How to complete this task.
The records underneath are to be repeated exactly, with the pictures left out.

Data records.

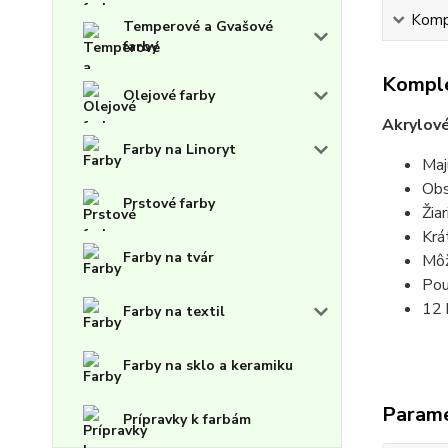
Kompl
Temperové a Gvašové
farby
Komple
Olejové farby
Akrylové
Farby na Linoryt
Maj
Obs
Prstové farby
Žia
Krá
Farby na tvár
Môž
Pou
12 
Farby na textil
Farby na sklo a keramiku
Param
Prípravky k farbám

Exercise response.
Kompl
Temperové a Gvašové
farby
Komple
Olejové farby
Akrylové
Farby na Linoryt
Maj
Obs
Prstové farby
Žia
Krá
Farby na tvár
Môž
Pou
12 
Farby na textil
Farby na sklo a keramiku
Param
Prípravky k farbám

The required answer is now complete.